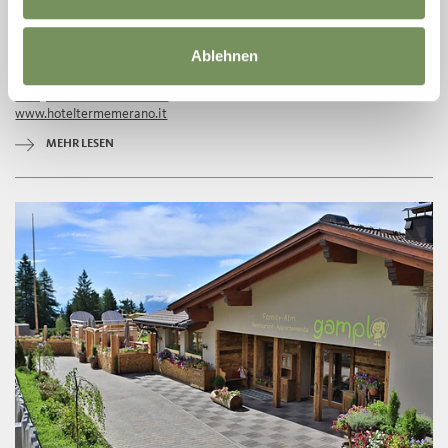
MERAN
PALM LOUNGE
Ablehnen
Auf Karte anzeigen
T
+39 0473 259460
info@hotelthermemeran.it
www.hoteltermemerano.it
MEHR LESEN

TASK BRIEF
Exclude the pictures. Write out the remaining data exactly.

TASK RESPONSE
MERAN
PALM LOUNGE
Ablehnen
Auf Karte anzeigen
T
+39 0473 259460
info@hotelthermemeran.it
www.hoteltermemerano.it
MEHR LESEN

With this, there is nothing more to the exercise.